What is your favorite part about working for the Santa Monica Mountains Recreation Area?
Michael Liang: Any opportunity that I have to work with the public, I absolutely love. My title (Visual Information Specialist) means I’m usually at a desk, surprisingly, but I jump at any chance I have to get outside and work directly with people. One of my favorite events we’ve done here was the Tournament of Roses and I got to help anoint 14,000 junior rangers, which was incredible. Kids really inspire me, they are the future of the National Park Service. It’s my goal to create the next generation of ambassadors and it feels great to pay it forward.
Explain a typical day on the job and why it’s important to you to work there.
ML: As much as I do spend some time behind a desk, every day around the park is different. Some days I’m designing publications, other days I’m hiking the trails or teaching interns, and others I might be working in L.A. Working here fulfills a desire I have to just do social good and every single day when I wake up, I’m reminded of it. I’m reminded of everyone who came before me and put on this uniform and committed to this mission-based organization. It’s something I believe in.
Are there any hidden gems or unknown facts about the park you want to share?
ML: Perhaps one of the biggest hidden facts about the area is that people don’t realize they can see so much of it out their living room window in Los Angeles. The whole park is so big, it extends to parts of the Hollywood Hills and even to Ventura, you can see it from all over L.A. As far as hidden gems go, there are over 500 miles of hiking trails that feature all sorts of difficulties. There are walking and biking paths, and even horse trails, so the variety is very diverse and serves a wide range of visitors. Santa Monica Mountains is also home to an array of incredible wildlife including the area favorite mountain lions. There’s a lot of local pride for the lions that roam the area and I think people appreciate the kind of access they get to the wildlife.

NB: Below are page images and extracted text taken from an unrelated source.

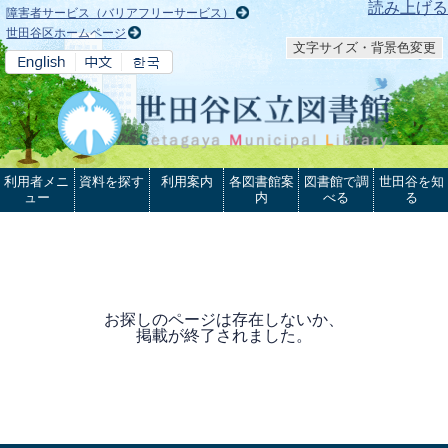
本文へ
読み上げる
障害者サービス（バリアフリーサービス）
世田谷区ホームページ
文字サイズ・背景色変更
利用者メニ
資料を探す
利用案内
各図書館案
図書館で調
世田谷を知
ュー
内
べる
る
お探しのページは存在しないか、
掲載が終了されました。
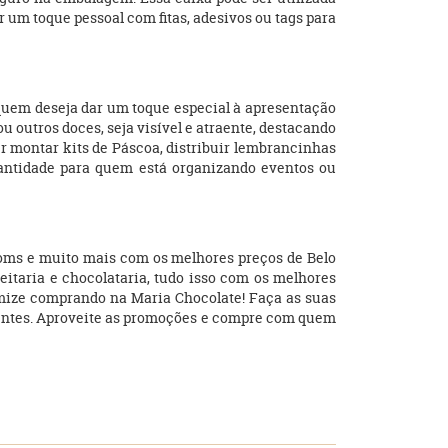
r um toque pessoal com fitas, adesivos ou tags para
quem deseja dar um toque especial à apresentação
outros doces, seja visível e atraente, destacando
r montar kits de Páscoa, distribuir lembrancinhas
antidade para quem está organizando eventos ou
ssoms e muito mais com os melhores preços de Belo
feitaria e chocolataria, tudo isso com os melhores
mize comprando na Maria Chocolate! Faça as suas
ficientes. Aproveite as promoções e compre com quem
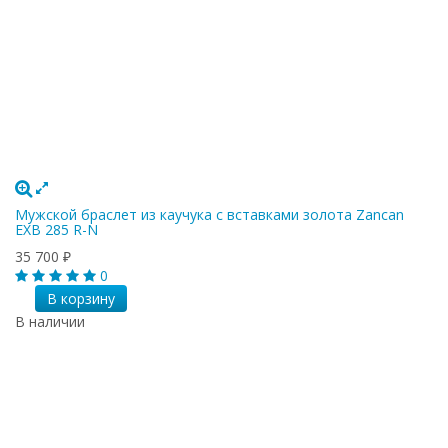
Мужской браслет из каучука с вставками золота Zancan
EXB 285 R-N
35 700
₽
0
В корзину
В наличии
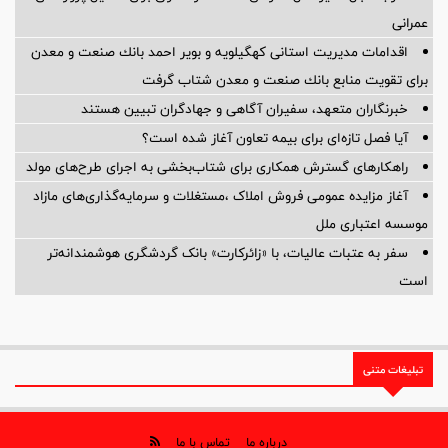
عمرانی
اقدامات مدیریت استانی كهگیلویه و بویر احمد بانك صنعت و معدن
برای تقویت منابع بانك صنعت و معدن شتاب گرفت
خبرنگاران متعهد، سفیران آگاهی و جهادگران تبیین هستند
آیا فصل تازه‌ای برای بیمه تعاون آغاز شده است؟
راهکارهای گسترش همکاری برای شتاب‌بخشی به اجرای طرح‌های مولد
آغاز مزایده عمومی فروش املاک ،مستغلات و سرمایه‌گذاری‌های مازاد
موسسه اعتباری ملل
سفر به عتبات عالیات، با «زائرکارت» بانک گردشگری هوشمندانه‌تر
است
تبلیغات متنی
درباره ما
تماس با ما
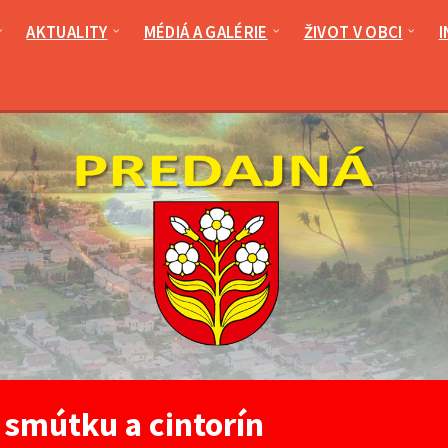
AKTUALITY
MÉDIÁ A GALÉRIE
ŽIVOT V OBCI
I
smútku a cintorín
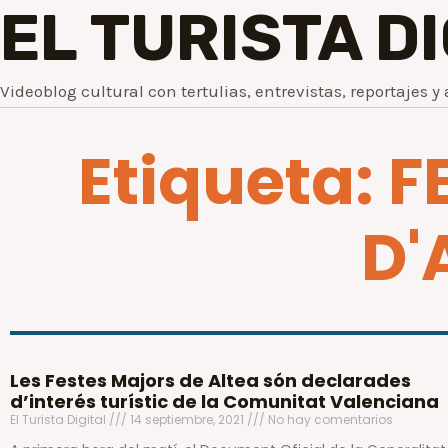
EL TURISTA D
Videoblog cultural con tertulias, entrevistas, reportajes y 
Etiqueta: 
D'
Les Festes Majors de Altea són declarades
d’interés turístic de la Comunitat Valenciana
El Turista Digital
14 septiembre, 2021
No hay comentarios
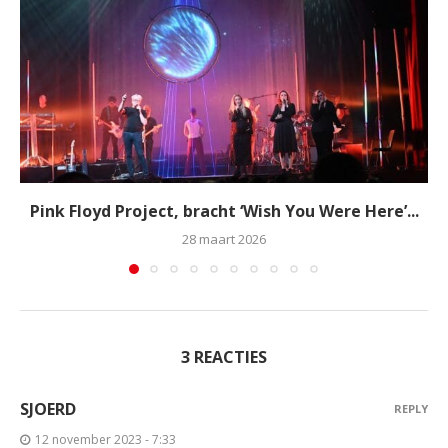
Pink Floyd Project, bracht ‘Wish You Were Here’...
28 maart 2026
3 REACTIES
SJOERD
REPLY
12 november 2023 - 7:33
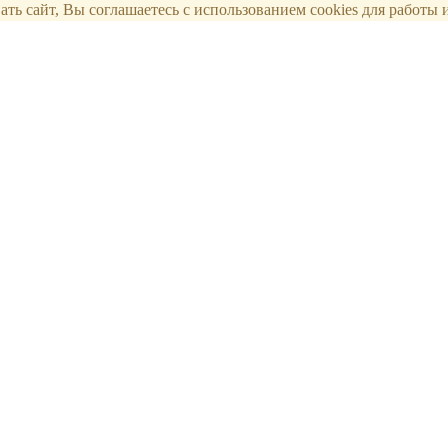
ть сайт, Вы соглашаетесь с использованием cookies для работы и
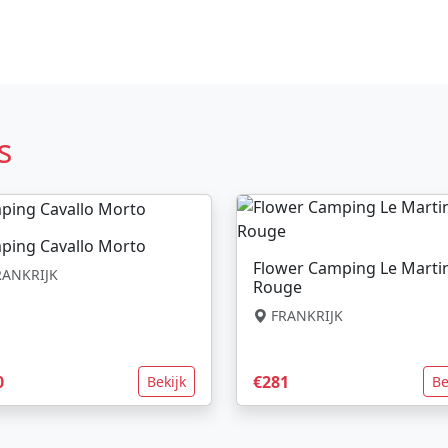
s
ping Cavallo Morto
Flower Camping Le Marti
ANKRIJK
Rouge
FRANKRIJK
0
€281
Bekijk
Be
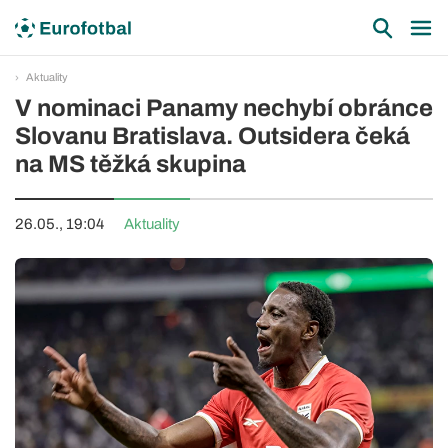
Aktuality
V nominaci Panamy nechybí obránce
Slovanu Bratislava. Outsidera čeká
na MS těžká skupina
26.05., 19:04
Aktuality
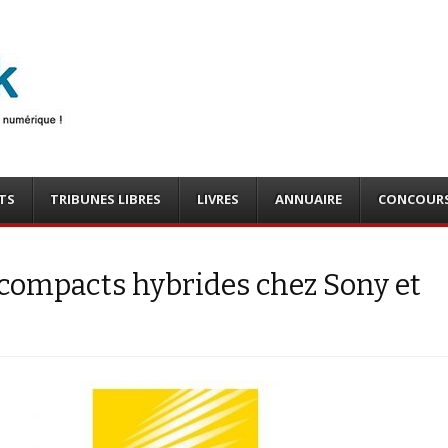
photo
o, tests
TS
TRIBUNES LIBRES
LIVRES
ANNUAIRE
CONCOUR
compacts hybrides chez Sony et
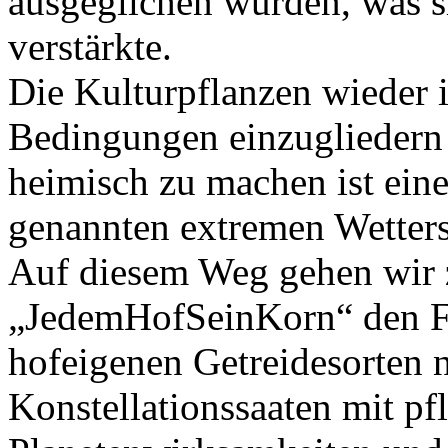
ausgeglichen wurden, was s
verstärkte.
Die Kulturpflanzen wieder i
Bedingungen einzugliedern
heimisch zu machen ist ein
genannten extremen Wetters
Auf diesem Weg gehen wir z
„JedemHofSeinKorn“ den F
hofeigenen Getreidesorten 
Konstellationssaaten mit p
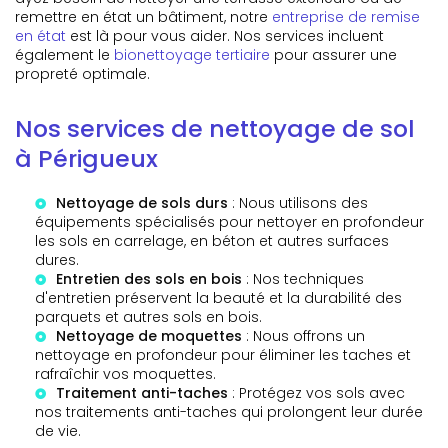
remettre en état un bâtiment, notre
entreprise de remise
en état
est là pour vous aider. Nos services incluent
également le
bionettoyage tertiaire
pour assurer une
propreté optimale.
Nos services de nettoyage de sol
à Périgueux
Nettoyage de sols durs
: Nous utilisons des
équipements spécialisés pour nettoyer en profondeur
les sols en carrelage, en béton et autres surfaces
dures.
Entretien des sols en bois
: Nos techniques
d'entretien préservent la beauté et la durabilité des
parquets et autres sols en bois.
Nettoyage de moquettes
: Nous offrons un
nettoyage en profondeur pour éliminer les taches et
rafraîchir vos moquettes.
Traitement anti-taches
: Protégez vos sols avec
nos traitements anti-taches qui prolongent leur durée
de vie.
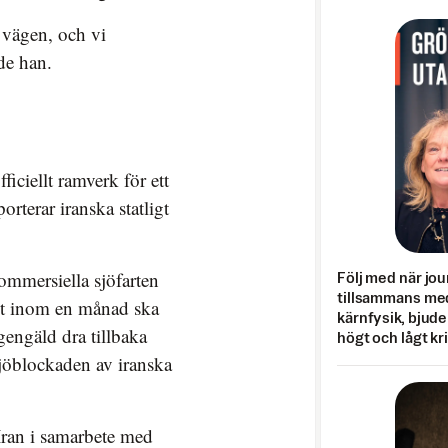
 vägen, och vi
de han.
ficiellt ramverk för ett
rterar iranska statligt
kommersiella sjöfarten
Följ med när jou
tillsammans med
t inom en månad ska
kärnfysik, bjuder
 gengäld dra tillbaka
högt och lågt kr
sjöblockaden av iranska
Iran i samarbete med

Do you have any recommendations for first-time visitors?
ML: I’d recommend visiting our website first and taking a look at the various centennial events going on this year at the different parks. It’s so easy to find a park that’s close by and I think people often think you have to travel halfway across the country just to camp or visit a park. The National Park Service’s Find Your Park movement is the perfect way to learn more about the NPS and encourages everyone to get out and enjoy their parks.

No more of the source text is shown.